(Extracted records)
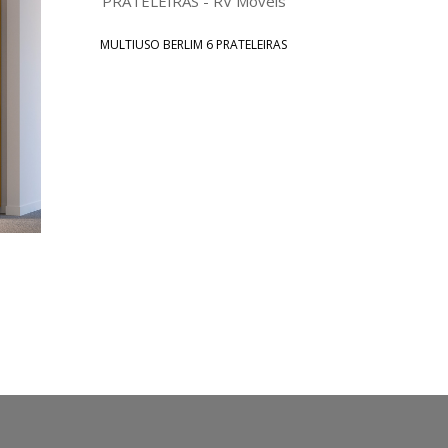
MULTIUSO BERLIM 6 PRATELEIRAS
MESA JADE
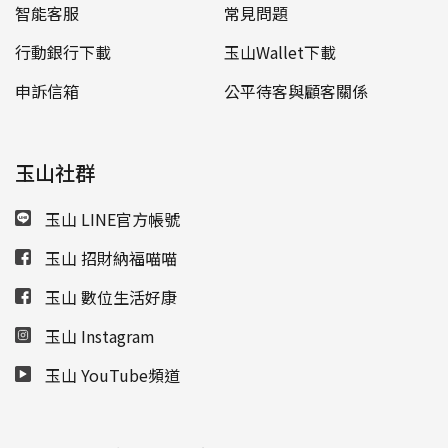
智能客服
常見問題
行動銀行下載
玉山Wallet下載
申訴信箱
公平待客與顧客關係
玉山社群
玉山 LINE官方帳號
玉山 招財納福喵喵
玉山 數位生活好康
玉山 Instagram
玉山 YouTube頻道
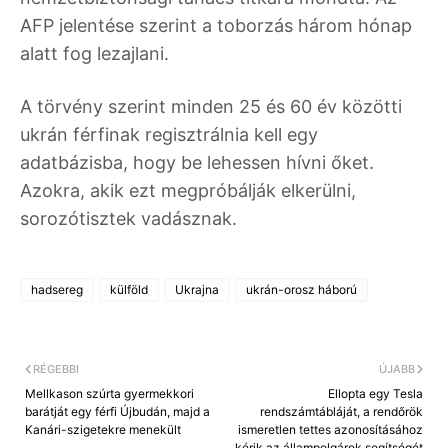
AFP jelentése szerint a toborzás három hónap
alatt fog lezajlani.
A törvény szerint minden 25 és 60 év közötti
ukrán férfinak regisztrálnia kell egy
adatbázisba, hogy be lehessen hívni őket.
Azokra, akik ezt megpróbálják elkerülni,
sorozótisztek vadásznak.
hadsereg
külföld
Ukrajna
ukrán-orosz háború
RÉGEBBI
ÚJABB
Mellkason szúrta gyermekkori
Ellopta egy Tesla
barátját egy férfi Újbudán, majd a
rendszámtábláját, a rendőrök
Kanári-szigetekre menekült
ismeretlen tettes azonosításához
kérik az állampolgárok segítségét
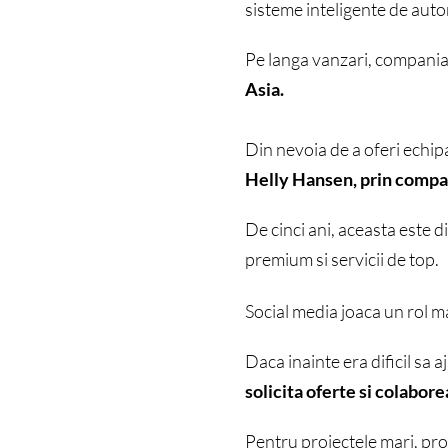
sisteme inteligente de aut
Pe langa vanzari, compania 
Asia.
Din nevoia de a oferi echi
Helly Hansen, prin compan
De cinci ani, aceasta este 
premium si servicii de top.
Social media joaca un rol ma
Daca inainte era dificil sa a
solicita oferte si colabore
Pentru proiectele mari, proc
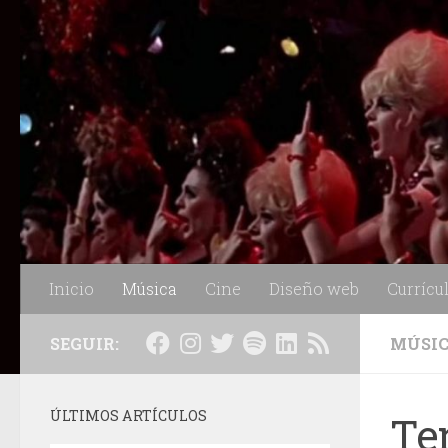
Saltar al contenido
Inicio
Música
Cine
Diseño web
Currícu
SEGUIR:
MÚSI
ÚLTIMOS ARTÍCULOS
Ter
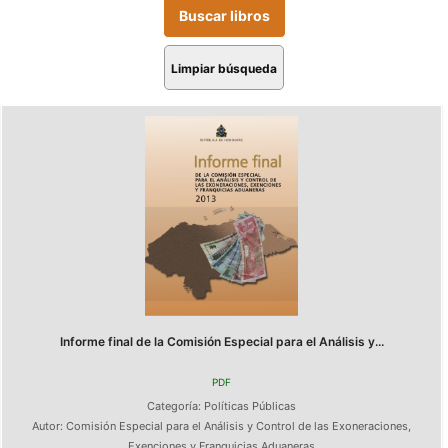
Limpiar búsqueda
Informe final de la Comisión Especial para el Análisis y...
PDF
Categoría:
Políticas Públicas
Autor:
Comisión Especial para el Análisis y Control de las Exoneraciones,
Exenciones y Franquicias Aduaneras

● Aim of the exercise:
Each entry should be copied exactly as written, though any pictures stay out.

● Exercise answer:
MULTIUSO BERLIM 6 PRATELEIRAS
MESA JADE
智能客服
常見問題
行動銀行下載
玉山Wallet下載
申訴信箱
公平待客與顧客關係
玉山社群
玉山 LINE官方帳號
玉山 招財納福喵喵
玉山 數位生活好康
玉山 Instagram
玉山 YouTube頻道
AFP jelentése szerint a toborzás három hónap
alatt fog lezajlani.
A törvény szerint minden 25 és 60 év közötti
ukrán férfinak regisztrálnia kell egy
adatbázisba, hogy be lehessen hívni őket.
Azokra, akik ezt megpróbálják elkerülni,
sorozótisztek vadásznak.
hadsereg
külföld
Ukrajna
ukrán-orosz háború
RÉGEBBI
ÚJABB
Mellkason szúrta gyermekkori
Ellopta egy Tesla
barátját egy férfi Újbudán, majd a
rendszámtábláját, a rendőrök
Kanári-szigetekre menekült
ismeretlen tettes azonosításához
kérik az állampolgárok segítségét
sisteme inteligente de aut
Pe langa vanzari, compania 
Asia.
Din nevoia de a oferi echi
Helly Hansen, prin compan
De cinci ani, aceasta este 
premium si servicii de top.
Social media joaca un rol ma
Daca inainte era dificil sa a
solicita oferte si colabore
Pentru proiectele mari, proc
Saltar al contenido
Inicio
Música
Cine
Diseño web
Currícu
SEGUIR:
MÚSI
ÚLTIMOS ARTÍCULOS
Ter
Limpiar búsqueda
Informe final de la Comisión Especial para el Análisis y...
PDF
Categoría:
Políticas Públicas
Autor:
Comisión Especial para el Análisis y Control de las Exoneraciones,
Exenciones y Franquicias Aduaneras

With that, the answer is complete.